4) Direktakquisition
Direktakquisition bedeutet, sich als Planer persönlich bei den indischen Projektentwicklern vorzustellen und geeignete Referenzen zu präsentieren, um zukünftig bei neuen Projekten zur Angebotsabgabe eingeladen zu werden.

„Planer, die den indischen Markt erschließen möchten, sollten viel Geduld mitbringen und ‚geländegängig’ sein. Darüber hinaus ist es wichtig, zunächst die lokalen Rahmenbedingungen zu verstehen und zu akzeptieren, um dann auf dieser Basis maßgeschneiderte Lösungen in der Planung und Ausführung zu entwickeln. Indien ist die Zukunft!”

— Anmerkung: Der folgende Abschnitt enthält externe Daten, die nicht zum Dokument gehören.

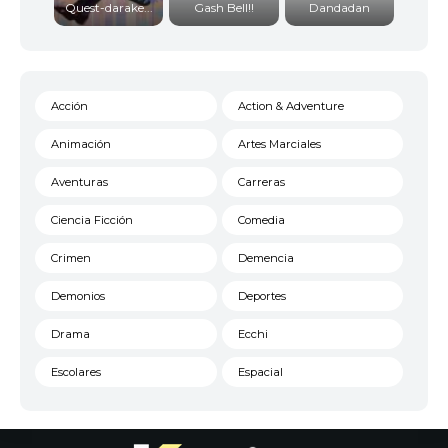
Quest-darake...
Gash Bell!!
Dandadan
Acción
Action & Adventure
Animación
Artes Marciales
Aventuras
Carreras
Ciencia Ficción
Comedia
Crimen
Demencia
Demonios
Deportes
Drama
Ecchi
Escolares
Espacial
Familia
Fantasía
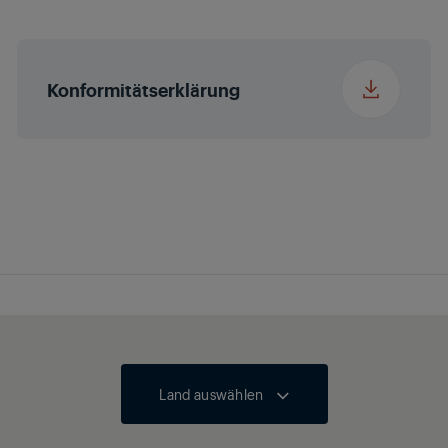
Display Typ
LED
Konformitätserklärung
Zubehör
Benutzerhandbuch
USB-Ladekabel
Land auswählen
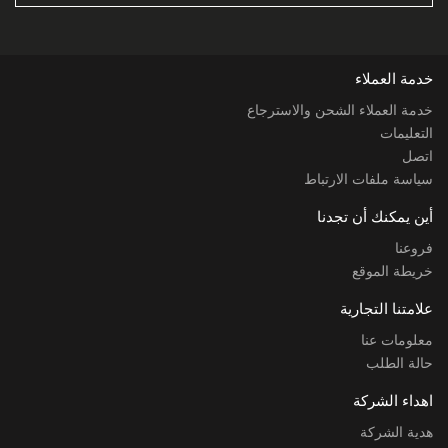
خدمة العملاء
خدمة العملاء الشحن والاسترجاع
التعليمات
اتصل
سياسة ملفات الارتباط
أين يمكنك أن تجدنا
فروعنا
خريطة الموقع
علامتنا التجارية
معلومات عنا
حالة الطلب
اهداء الشركة
هدية الشركة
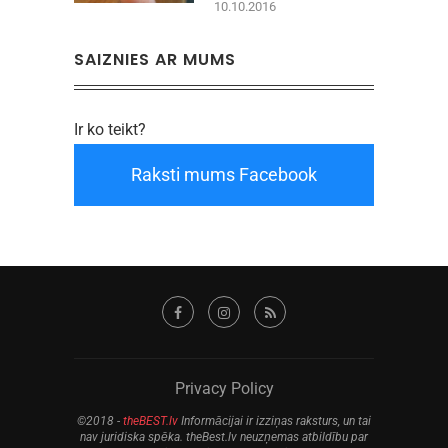
10.10.2016
SAIZNIES AR MUMS
Ir ko teikt?
Raksti mums Facebook
Privacy Policy
©2018 -
theBEST.lv
Informācijai ir izziņas raksturs, un tai
nav juridiska spēka. theBest.lv neuzņemas atbildību par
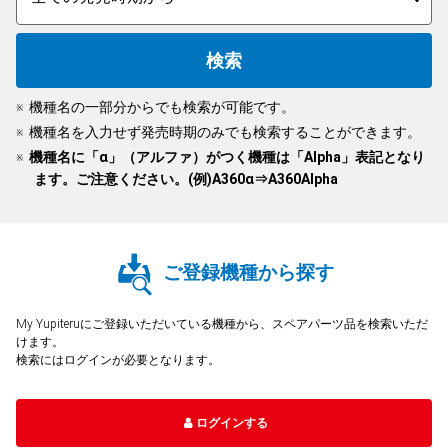
人気
カテゴリ
アウトレット
駐車監視機能 標準搭載
scroll
駐車監視セット
サポートカー用品
機種名の一部分からでも検索が可能です。
大口注文はこちら
機種名を入力せず発売時期のみでも検索することができます。
機種名に「α」（アルファ）がつく機種は「Alpha」表記となり
ます。ご注意ください。(例)A360α⇒A360Alpha
ご登録機種から探す
My Yupiteruにご登録いただいている機種から、スペアパーツ品を検索いただ
けます。
検索にはログインが必要となります。
ログインする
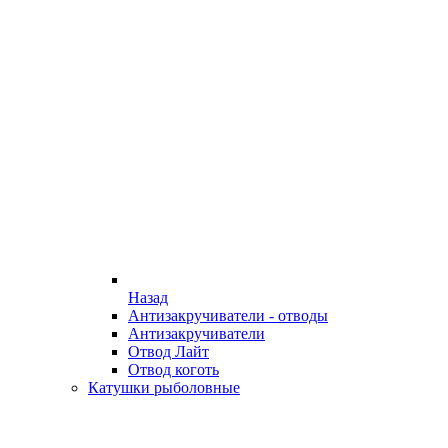
Назад
Антизакручиватели - отводы
Антизакручиватели
Отвод Лайт
Отвод коготь
Катушки рыболовные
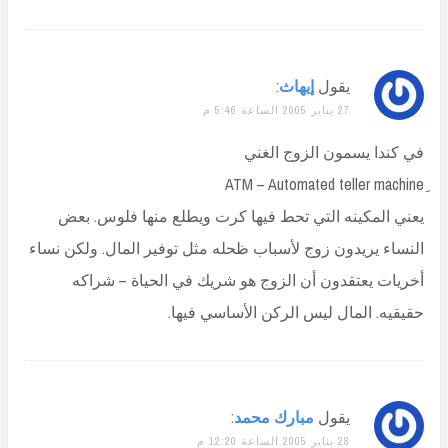
يقول
إيهاث
:
27 يناير 2005 الساعة 5:46 م
في كندا يسمون الزوج الغني
يعني المكينه التي تحط فيها كرت ويطلع منها فلوس. بعض
النساء يريدون زوج لأسباب ظحله مثل توفير المال. ولكن نساء
أخريات يعتقدون أن الزوج هو شريك في الحياة – شراكه
حقيقيه. المال ليس الركن الأساسي فيها.
يقول
مبارك محمد
:
28 يناير 2005 الساعة 12:20 م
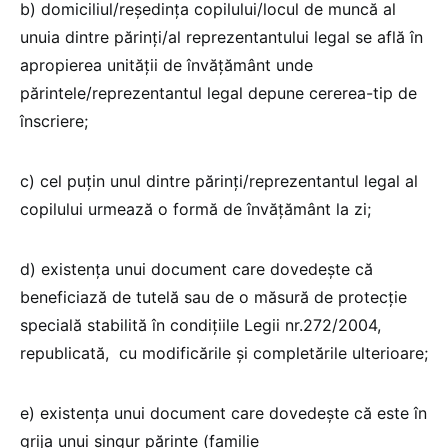
b) domiciliul/reședința copilului/locul de muncă al
unuia dintre părinți/al reprezentantului legal se află în
apropierea unității de învățământ unde
părintele/reprezentantul legal depune cererea-tip de
înscriere;
c) cel puțin unul dintre părinți/reprezentantul legal al
copilului urmează o formă de învățământ la zi;
d) existența unui document care dovedește că
beneficiază de tutelă sau de o măsură de protecție
specială stabilită în condițiile Legii nr.272/2004,
republicată, cu modificările și completările ulterioare;
e) existența unui document care dovedește că este în
grija unui singur părinte (familie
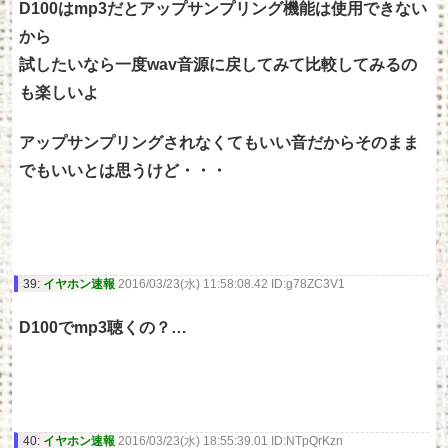
D100はmp3だとアップサンプリング機能は使用できない
から
試したいなら一度wav音源に戻してみて比較してみるの
も楽しいよ
アップサンプリングされなくてもいい音だからそのまま
でもいいとは思うけど・・・
39:
イヤホン速報
2016/03/23(水) 11:58:08.42 ID:g78ZC3V1
D100でmp3聴くの？…
40:
イヤホン速報
2016/03/23(水) 18:55:39.01 ID:NTpQrKzn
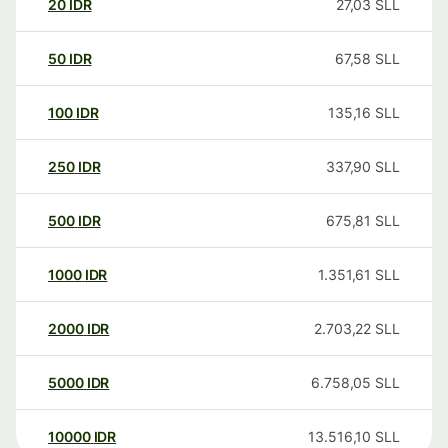
20
IDR
27,03
SLL
50
IDR
67,58
SLL
100
IDR
135,16
SLL
250
IDR
337,90
SLL
500
IDR
675,81
SLL
1000
IDR
1.351,61
SLL
2000
IDR
2.703,22
SLL
5000
IDR
6.758,05
SLL
10000
IDR
13.516,10
SLL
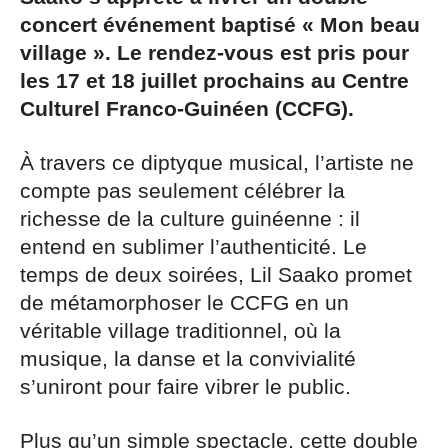
concert événement baptisé « Mon beau
village ». Le rendez-vous est pris pour
les 17 et 18 juillet prochains au Centre
Culturel Franco-Guinéen (CCFG).
À travers ce diptyque musical, l’artiste ne
compte pas seulement célébrer la
richesse de la culture guinéenne : il
entend en sublimer l’authenticité. Le
temps de deux soirées, Lil Saako promet
de métamorphoser le CCFG en un
véritable village traditionnel, où la
musique, la danse et la convivialité
s’uniront pour faire vibrer le public.
Plus qu’un simple spectacle, cette double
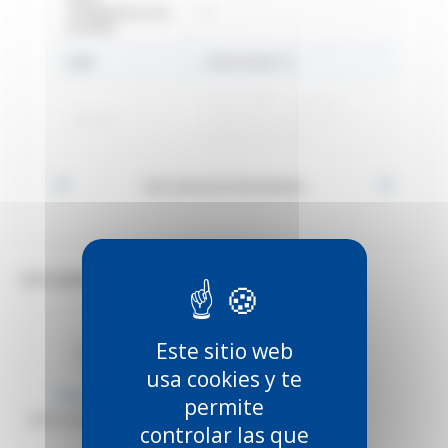
d'expédition du
2
produit
EAN
3660720005715
SPORTUB® - Système
Gamme
coulissant pour portes à
déplacement droit
Voir toutes les informations
DOCUMENTOS TÉCNICOS (3)
PDF
DWG
Este sitio web
usa cookies y te
Plano técnico
Plano técnico
permite
1098_drawing_PDF_mm
1098_drawing_DWG
controlar las que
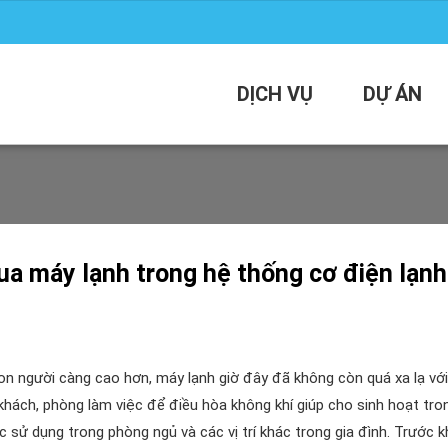
DỊCH VỤ
DỰ ÁN
ua máy lạnh trong hệ thống cơ điện lạnh
con người càng cao hơn, máy lạnh giờ đây đã không còn quá xa lạ với
khách, phòng làm việc để điều hòa không khí giúp cho sinh hoạt tro
sử dụng trong phòng ngủ và các vị trí khác trong gia đình. Trước k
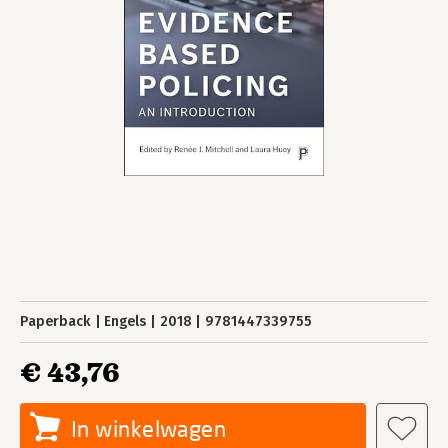
Paperback
Engels
2018
9781447339755
€ 43,76
In winkelwagen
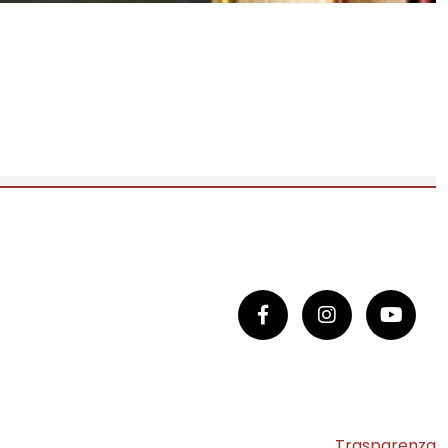
Trasparenza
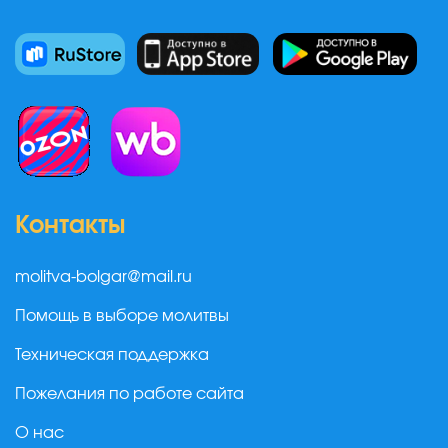
Контакты
molitva-bolgar@mail.ru
Помощь в выборе молитвы
Техническая поддержка
Пожелания по работе сайта
О нас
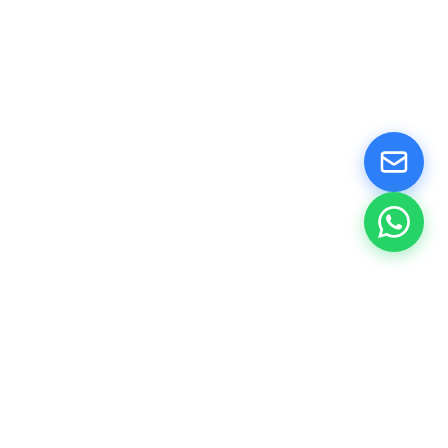
SolveTrail
info@solvetrail.de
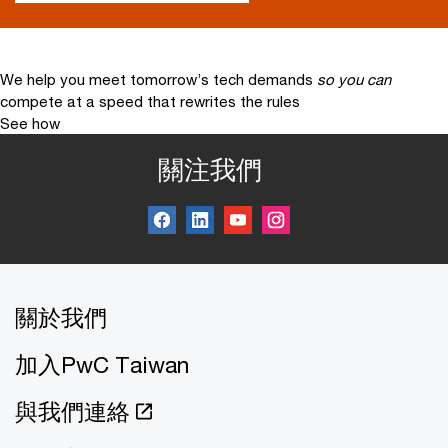
We help you meet tomorrow’s tech demands
so you can
compete at a speed that rewrites the rules
See how
關注我們
關於我們
加入PwC Taiwan
與我們連絡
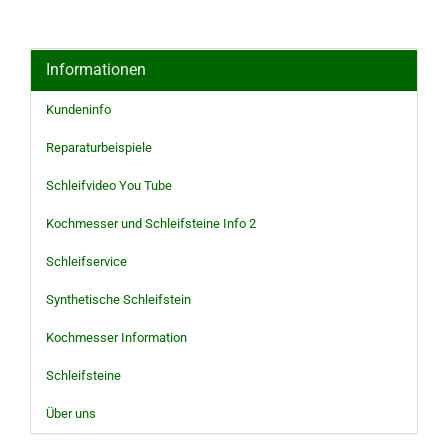
Informationen
Kundeninfo
Reparaturbeispiele
Schleifvideo You Tube
Kochmesser und Schleifsteine Info 2
Schleifservice
Synthetische Schleifstein
Kochmesser Information
Schleifsteine
Über uns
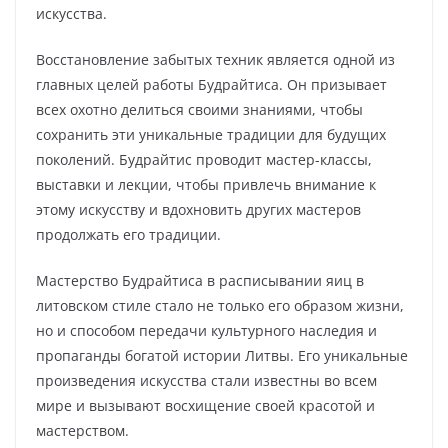
искусства.
Восстановление забытых техник является одной из
главных целей работы Будрайтиса. Он призывает
всех охотно делиться своими знаниями, чтобы
сохранить эти уникальные традиции для будущих
поколений. Будрайтис проводит мастер-классы,
выставки и лекции, чтобы привлечь внимание к
этому искусству и вдохновить других мастеров
продолжать его традиции.
Мастерство Будрайтиса в расписывании яиц в
литовском стиле стало не только его образом жизни,
но и способом передачи культурного наследия и
пропаганды богатой истории Литвы. Его уникальные
произведения искусства стали известны во всем
мире и вызывают восхищение своей красотой и
мастерством.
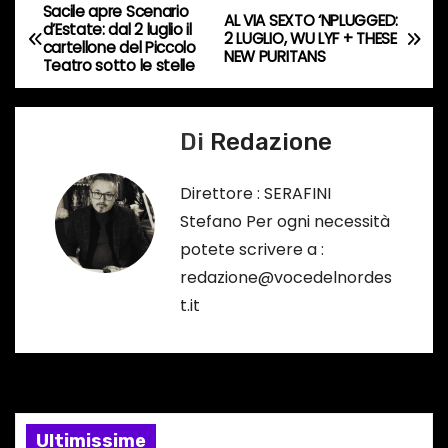
Sacile apre Scenario
o
N
AL VIA SEXTO ‘NPLUGGED:
d’Estate: dal 2 luglio il
2 LUGLIO, WU LYF + THESE
r
cartellone del Piccolo
a
NEW PURITANS
Teatro sotto le stelle
s
o
v
…
Di
Redazione
i
g
Direttore : SERAFINI
Stefano Per ogni necessità
a
potete scrivere a :
z
redazione@vocedelnordes
t.it
i
o
n
e
Ultimissime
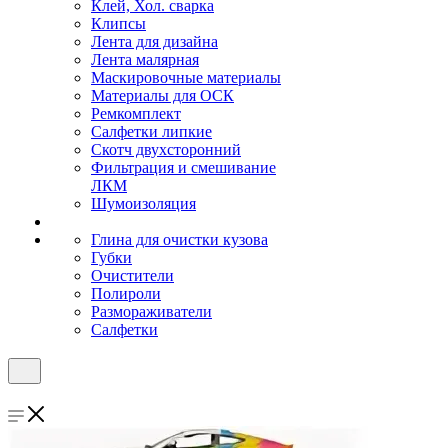
Клей, Хол. сварка
Клипсы
Лента для дизайна
Лента малярная
Маскировочные материалы
Материалы для ОСК
Ремкомплект
Салфетки липкие
Скотч двухсторонний
Фильтрация и смешивание
ЛКМ
Шумоизоляция
Глина для очистки кузова
Губки
Очистители
Полироли
Размораживатели
Салфетки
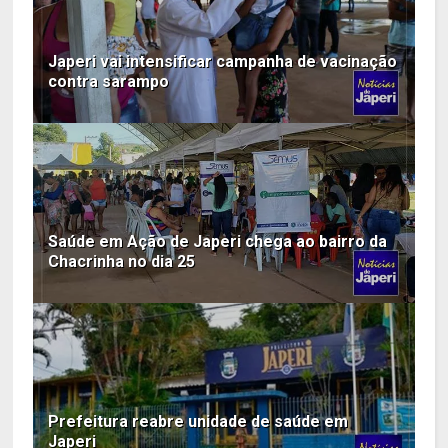
Japeri vai intensificar campanha de vacinação
contra sarampo
Saúde em Ação de Japeri chega ao bairro da
Chacrinha no dia 25
Prefeitura reabre unidade de saúde em
Japeri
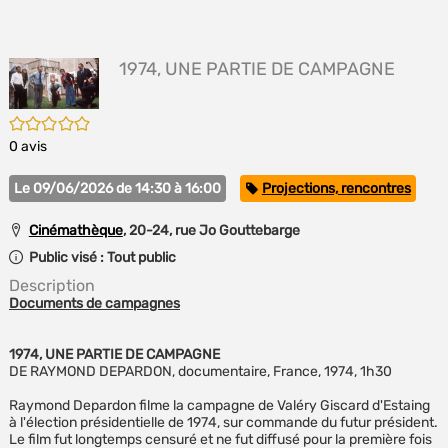
E
(Nou
P
fenê
MA
1974, UNE PARTIE DE CAMPAGNE
/5
0
avis
Catégorie
Le 09/06/2026 de 14:30 à 16:00
Projections, rencontres
Cinémathèque
, 20-24, rue Jo Gouttebarge
Public visé :
Tout public
Description
Documents de campagnes
1974, UNE PARTIE DE CAMPAGNE
DE RAYMOND DEPARDON, documentaire, France, 1974, 1h30
Raymond Depardon filme la campagne de Valéry Giscard d'Estaing
à l'élection présidentielle de 1974, sur commande du futur président.
Le film fut longtemps censuré et ne fut diffusé pour la première fois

Fachliche Kompetenz und Anpassungsfähigkeit
Bauherren und Projektentwickler schätzen deutsche Zuverlässigkeit und technisches Know-how insbesondere im Bereich der Ingenieursplanung. Die wichtigsten Grundvoraussetzungen, die Planer in Indien mitbringen sollten, sind Geduld und Flexibilität. Kontinuierliche Anpassungen des Raumprogramms an sich ändernde Marktanforderungen sowie langwierige Genehmigungsverfahren in der Planung und Ausführung resultieren häufig in Planungsänderungen und führen zu unvorhersehbaren Verzögerungen. „German Engineering” muss daher an die lokalen Rahmenbedingungen angepasst werden, um den spezifischen Nutzeranforderungen in den jeweiligen Landesteilen Indiens gerecht zu werden. Insbesondere in der Haustechnik- und Fassadenplanung werden in Indien oft kosten- günstigere, robuste lowtech Systeme bevorzugt. Bei der Auswahl von Fassadensystemen sind neben der vereinfachten Produktion und Montage vor allem geringe Investitionskosten sowie lokale Verfügbarkeit ausschlaggebend: lokale Produktions-, Transport- und Montagemöglichkeiten sollten daher bereits früh in der Planung berücksichtigt werden. Die Bauausführung stellt die mit Abstand größte Herausforderung für alle Projektbeteiligten dar. Komplizierte Details mit hohen Anforderungen an eine präzise Ausführung mit geringen Toleranzen müssen spätestens auf der Baustelle überarbeitet werden, da sie meist nicht vor Ort umsetzbar oder praktikabel sind. Häufig werden auch der allgegenwärtige Termin- und Kostendruck, sowie die eingeschränkten Arbeitsbedingungen, beispielsweise während der Monsoon-Monate (Juni bis September), von ausländischen Planern unterschätzt.

Umweltzertifizierungen
Umweltzertifizierungen nach dem amerikanischen LEED-System (Leadership in Energy and Environmental Design) des US Green Building Councils sind für Neubauprojekte im gehobenen Segment des Wohnungs-, Büro- und Hotelbaus in Indien mittlerweile Standard. Eine zunehmende Anzahl von Neubauprojekten wird bei dem „Indian Green Building Council” angemeldet und eine Zertifizierung mit mindestens LEED Gold angestrebt.